Of course, as a young gay man growing up in a deeply religious family in the South, life wasn’t always sunshine and rainbows for Jordan, something he speaks freely about. Why, then, did he choose to revisit this musical tradition, one so deeply entwined with memories of his youth which he’s openly admitted were often traumatic? “In my most dramatic interviews, I’ll say I walked away from the church. I didn’t walk away, I just quit going,” Jordan says. “A lot of people quit going to church! But when I started singing these old hymns that we grew up with, the response was just overwhelming. People would say, ‘Oh, I haven't heard that in years,’ or, ‘We played that at my grandfather’s funeral.’ So instead of proselytizing, I thought, let’s just put it out there and people can take away from it whatever they want. Whether you’re Jewish, Muslim, Christian, Buddhist, whatever you are this, it’s just good music.”

Photo: Miller Mobley
Photo: Miller Mobley

It feels in keeping with Jordan’s love of a tall tale that he would be drawn to country music for its inherent playfulness and sense of narrative, but it’s also the genre’s candor that appeals to Jordan: the fact he’s very much an open book is partly the result of his 24 years of sobriety, achieved with the help of Alcoholics Anonymous.

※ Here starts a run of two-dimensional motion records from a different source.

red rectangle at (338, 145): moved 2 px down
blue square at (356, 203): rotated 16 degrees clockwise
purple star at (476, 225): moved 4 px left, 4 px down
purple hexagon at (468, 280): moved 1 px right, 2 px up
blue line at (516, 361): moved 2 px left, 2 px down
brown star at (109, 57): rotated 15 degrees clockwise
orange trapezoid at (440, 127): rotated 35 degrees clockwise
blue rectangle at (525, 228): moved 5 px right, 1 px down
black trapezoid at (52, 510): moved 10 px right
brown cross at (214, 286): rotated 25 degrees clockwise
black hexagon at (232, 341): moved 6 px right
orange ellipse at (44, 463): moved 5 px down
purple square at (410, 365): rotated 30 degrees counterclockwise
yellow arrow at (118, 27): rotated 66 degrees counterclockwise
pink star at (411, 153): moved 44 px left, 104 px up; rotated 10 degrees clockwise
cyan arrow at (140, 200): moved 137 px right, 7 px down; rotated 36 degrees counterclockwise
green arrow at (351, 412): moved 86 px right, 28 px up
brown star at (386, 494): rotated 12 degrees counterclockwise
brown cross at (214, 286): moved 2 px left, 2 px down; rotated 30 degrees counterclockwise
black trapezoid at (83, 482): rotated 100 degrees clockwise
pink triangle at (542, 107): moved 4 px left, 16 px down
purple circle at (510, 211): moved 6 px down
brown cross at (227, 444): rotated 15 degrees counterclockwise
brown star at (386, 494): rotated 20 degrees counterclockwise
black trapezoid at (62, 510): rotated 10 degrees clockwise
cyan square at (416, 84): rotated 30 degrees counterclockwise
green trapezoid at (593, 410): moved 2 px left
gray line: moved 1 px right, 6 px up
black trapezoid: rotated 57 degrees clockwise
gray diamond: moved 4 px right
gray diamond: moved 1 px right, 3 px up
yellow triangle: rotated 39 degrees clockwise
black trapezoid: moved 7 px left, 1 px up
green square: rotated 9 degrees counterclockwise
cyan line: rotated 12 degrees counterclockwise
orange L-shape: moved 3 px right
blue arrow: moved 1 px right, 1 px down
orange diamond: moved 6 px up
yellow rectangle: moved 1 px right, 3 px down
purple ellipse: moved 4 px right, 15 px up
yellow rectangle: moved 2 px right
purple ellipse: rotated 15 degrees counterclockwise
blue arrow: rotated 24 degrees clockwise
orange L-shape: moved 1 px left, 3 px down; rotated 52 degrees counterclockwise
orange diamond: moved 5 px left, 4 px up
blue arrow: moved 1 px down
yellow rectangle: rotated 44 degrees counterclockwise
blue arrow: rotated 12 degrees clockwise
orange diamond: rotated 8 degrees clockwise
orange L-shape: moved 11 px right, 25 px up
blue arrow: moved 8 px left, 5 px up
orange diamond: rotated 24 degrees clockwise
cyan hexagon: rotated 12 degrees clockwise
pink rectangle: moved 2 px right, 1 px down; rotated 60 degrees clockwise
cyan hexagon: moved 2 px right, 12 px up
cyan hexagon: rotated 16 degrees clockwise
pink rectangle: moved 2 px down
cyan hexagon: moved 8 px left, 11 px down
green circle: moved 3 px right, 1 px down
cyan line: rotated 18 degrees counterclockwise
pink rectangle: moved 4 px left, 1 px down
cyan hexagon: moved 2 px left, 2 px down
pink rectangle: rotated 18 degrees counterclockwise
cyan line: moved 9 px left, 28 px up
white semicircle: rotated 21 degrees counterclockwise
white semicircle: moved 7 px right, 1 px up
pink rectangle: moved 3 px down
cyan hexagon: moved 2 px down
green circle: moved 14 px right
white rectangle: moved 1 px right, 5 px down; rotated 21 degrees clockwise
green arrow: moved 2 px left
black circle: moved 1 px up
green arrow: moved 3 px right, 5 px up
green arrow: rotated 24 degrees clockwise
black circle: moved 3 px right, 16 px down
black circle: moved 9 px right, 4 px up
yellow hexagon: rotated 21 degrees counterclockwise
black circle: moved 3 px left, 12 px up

While the tales of Jordan’s debauched youthful high-jinks amuse—there’s a particularly memorable anecdote about him sharing a jail cell with Robert Downey, Jr.—it’s the radical honesty of his humor today that feels ultimately more authentic, and still serves as an important coping strategy for Jordan.

“Being able to laugh when you look back, you learn that in the rooms of recovery,” he says. “Only in recovery could somebody say, 'And then I robbed my grandmother, and we're like…’” Jordan pauses for dramatic effect, before breaking out into an uproarious giggle. “But it’s because you understand that incomparable demoralization, where you went was just awful and so dark. Even when I was at my lowest, I was still able to laugh. I remember thinking to myself, if I ever lose my ability to laugh at things or my ability to make others laugh, then I'm in real big trouble.”

This ability to make others laugh hasn’t just kept him out of trouble, it seems, but given him a whole new lease of life. With the kinds of opportunities falling into his lap he’s worked his whole life towards, however, the biggest takeaway from talking to Jordan isn’t his wicked wit or his razor-sharp pop culture observations, but simply his overwhelming sense of gratitude. Jordan has worked hard for this moment, and he’s going to enjoy every darn second of it.

“When I got off the bus in 1982, I had a list: I wanted to do a television series, I wanted to do movies,” he concludes. “I’ve been able to achieve everything I ever wanted career-wise. And the beautiful part is that I’m 65 years old, I’ve done all that, and what’s next? Who knows. That’s the wonder of it. I’m open and ready, and I’ve got a few dollars in the bank. I’m available, honey!”